Supplied records below:

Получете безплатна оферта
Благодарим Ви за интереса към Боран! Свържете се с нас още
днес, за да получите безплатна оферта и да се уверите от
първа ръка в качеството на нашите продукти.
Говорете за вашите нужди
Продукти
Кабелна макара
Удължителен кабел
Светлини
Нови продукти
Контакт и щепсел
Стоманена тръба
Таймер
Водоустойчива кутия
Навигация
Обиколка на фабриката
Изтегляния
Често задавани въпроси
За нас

End of Supplied records.
Supplied records below:

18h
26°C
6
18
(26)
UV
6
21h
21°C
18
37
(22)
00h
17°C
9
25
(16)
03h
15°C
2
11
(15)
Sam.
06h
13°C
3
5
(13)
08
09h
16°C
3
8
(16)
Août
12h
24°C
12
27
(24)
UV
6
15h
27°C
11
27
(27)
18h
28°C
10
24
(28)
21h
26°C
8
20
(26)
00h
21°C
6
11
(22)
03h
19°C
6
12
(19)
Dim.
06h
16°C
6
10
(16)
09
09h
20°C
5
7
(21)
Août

End of Supplied records.

• **Task description**
Lines with "оферта" in them are what the answer must contain; copy each from the records above.

• **Answer section**
Получете безплатна оферта
днес, за да получите безплатна оферта и да се уверите от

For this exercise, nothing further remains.